• **Data for this exercise**:
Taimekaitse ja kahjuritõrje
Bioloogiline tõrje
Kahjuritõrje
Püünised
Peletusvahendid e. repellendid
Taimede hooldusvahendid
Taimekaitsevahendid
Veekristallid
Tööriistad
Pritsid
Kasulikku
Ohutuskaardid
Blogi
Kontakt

• **Work request**: Write out the line containing "Taimekaitsevahendid" and every line after it through the end of the entries. Keep each one exactly as it is, and add nothing.

• **Response for this exercise**:
Taimekaitsevahendid
Veekristallid
Tööriistad
Pritsid
Kasulikku
Ohutuskaardid
Blogi
Kontakt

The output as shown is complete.